Unlike Paul, who embodies the notion of conflict in order not to break free from the Hebrew tradition, but to carry it to radically new and profound heights, the Officer in Kafka’s masterpiece ends the very possibility of tradition. We, like the explorer, can only look on, horrified yet beset by an odd empathy, an understanding of why the Officer must do what he does (as we are granted a glimpse of the explorers unusual empathy, Kafka observes: “in his [the Officer’s] place the explorer would not have acted otherwise” (Kafka; 163)): the Officer’s action, as it disintegrates the complex machine, also disintegrates the crucial and ultimately necessary political categories of memory and forgetting—we remember him precisely because the potentiality to forget is no longer a viable action. The Officer manages to destabilize the conditions of memory and forgetting, and hence the conflict inherent in the internal/external binary, by situating the conclusive act of his tradition outside of the ability of the “other” of his tradition—the new Commandant, the explorer, the reader, any and all competing traditions—to fully understand or control. If all memory is based within the ever-presencing possibility of forgetting, if it is threatened by fading into to that twilight-oblivion of forgetfulness at any given moment, and if this is precisely the conditions that determine the relationship between memory and forgetting, Kafka’s horror thrust an impossible memory—a memory that will forever slither beneath the artifice and façade of any political definition of tradition—into the forefront of the political conscience, forever rendering the structure of intelligible memory, and hence intelligible tradition, both inadequate and mute.

It is no longer a question of conflict, of the remembering or forgetting of tradition, of the ways in which the coherence of one tradition breaks down or is reconfigured in light of an external pressure or possible internal conflict.

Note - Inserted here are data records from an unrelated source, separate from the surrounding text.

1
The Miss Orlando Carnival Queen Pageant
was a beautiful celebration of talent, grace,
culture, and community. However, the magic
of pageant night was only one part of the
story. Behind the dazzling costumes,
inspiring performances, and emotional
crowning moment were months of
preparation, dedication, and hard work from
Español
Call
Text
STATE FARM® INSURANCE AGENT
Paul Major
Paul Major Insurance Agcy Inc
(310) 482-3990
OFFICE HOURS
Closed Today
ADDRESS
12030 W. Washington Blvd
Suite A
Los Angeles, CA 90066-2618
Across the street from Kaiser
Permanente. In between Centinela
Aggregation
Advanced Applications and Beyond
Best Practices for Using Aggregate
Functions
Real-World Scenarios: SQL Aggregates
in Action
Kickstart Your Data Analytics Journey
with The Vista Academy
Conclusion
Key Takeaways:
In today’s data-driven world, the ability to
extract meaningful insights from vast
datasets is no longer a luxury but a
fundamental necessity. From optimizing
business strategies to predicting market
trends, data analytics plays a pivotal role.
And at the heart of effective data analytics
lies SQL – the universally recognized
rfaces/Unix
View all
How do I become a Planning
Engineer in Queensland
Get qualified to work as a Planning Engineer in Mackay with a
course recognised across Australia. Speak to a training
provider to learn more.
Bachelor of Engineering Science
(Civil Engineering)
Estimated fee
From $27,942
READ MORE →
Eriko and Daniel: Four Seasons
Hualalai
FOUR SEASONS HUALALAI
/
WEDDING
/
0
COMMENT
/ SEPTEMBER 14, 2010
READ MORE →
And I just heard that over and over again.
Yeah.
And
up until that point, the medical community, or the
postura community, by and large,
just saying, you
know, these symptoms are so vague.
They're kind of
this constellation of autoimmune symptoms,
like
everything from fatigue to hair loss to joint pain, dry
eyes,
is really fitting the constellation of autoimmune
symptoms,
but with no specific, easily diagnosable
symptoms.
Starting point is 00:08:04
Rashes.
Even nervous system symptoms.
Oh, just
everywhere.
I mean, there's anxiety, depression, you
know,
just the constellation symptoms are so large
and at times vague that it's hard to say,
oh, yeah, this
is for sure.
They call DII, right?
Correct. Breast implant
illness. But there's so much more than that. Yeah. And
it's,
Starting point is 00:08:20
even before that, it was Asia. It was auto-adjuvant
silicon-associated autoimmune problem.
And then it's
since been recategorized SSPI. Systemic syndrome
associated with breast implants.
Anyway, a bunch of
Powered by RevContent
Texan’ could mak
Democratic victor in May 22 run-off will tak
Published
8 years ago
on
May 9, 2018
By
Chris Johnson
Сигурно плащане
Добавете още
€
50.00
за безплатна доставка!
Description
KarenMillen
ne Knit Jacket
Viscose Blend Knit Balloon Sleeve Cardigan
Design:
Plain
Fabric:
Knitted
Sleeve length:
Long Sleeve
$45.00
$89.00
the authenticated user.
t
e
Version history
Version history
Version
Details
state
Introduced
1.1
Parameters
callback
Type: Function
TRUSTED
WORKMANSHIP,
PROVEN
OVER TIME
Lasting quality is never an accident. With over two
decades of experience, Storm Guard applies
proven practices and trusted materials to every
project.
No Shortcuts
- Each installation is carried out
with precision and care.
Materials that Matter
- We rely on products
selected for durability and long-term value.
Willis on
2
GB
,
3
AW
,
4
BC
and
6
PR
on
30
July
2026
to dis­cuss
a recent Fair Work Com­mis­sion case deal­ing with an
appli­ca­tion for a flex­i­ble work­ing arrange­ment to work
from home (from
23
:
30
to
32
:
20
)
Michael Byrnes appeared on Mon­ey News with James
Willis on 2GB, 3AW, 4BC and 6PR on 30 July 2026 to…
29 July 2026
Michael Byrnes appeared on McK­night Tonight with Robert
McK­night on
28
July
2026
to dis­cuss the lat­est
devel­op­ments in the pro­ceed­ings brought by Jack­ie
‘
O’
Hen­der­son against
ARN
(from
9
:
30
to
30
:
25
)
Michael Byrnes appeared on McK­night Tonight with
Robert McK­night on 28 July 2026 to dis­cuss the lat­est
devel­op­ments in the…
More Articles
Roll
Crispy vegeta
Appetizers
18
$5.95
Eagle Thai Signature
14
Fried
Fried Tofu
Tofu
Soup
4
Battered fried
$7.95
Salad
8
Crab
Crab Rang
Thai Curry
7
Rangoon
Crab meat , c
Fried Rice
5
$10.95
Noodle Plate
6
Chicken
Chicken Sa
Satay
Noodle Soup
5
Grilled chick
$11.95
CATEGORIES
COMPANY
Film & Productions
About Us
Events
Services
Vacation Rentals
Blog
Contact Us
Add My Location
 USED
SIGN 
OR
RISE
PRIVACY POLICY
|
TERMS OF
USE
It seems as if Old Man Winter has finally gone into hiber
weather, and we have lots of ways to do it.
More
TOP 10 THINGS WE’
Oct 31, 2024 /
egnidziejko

The Officer proves to be neither the “friend” nor the “enemy” of his own tradition, but something in between these categories, something beyond the very discourse of tradition. The Officer’s final act, an act that cannot be forgotten, but cannot be remembered as a “friend” or “enemy” either, opens the possibility of a discourse beyond ethics and tradition alike—a discourse that, in its most essential position, forces the reader to ask, in a hushed and humbled whisper: what comes after tradition—what comes after the conflict that is politics?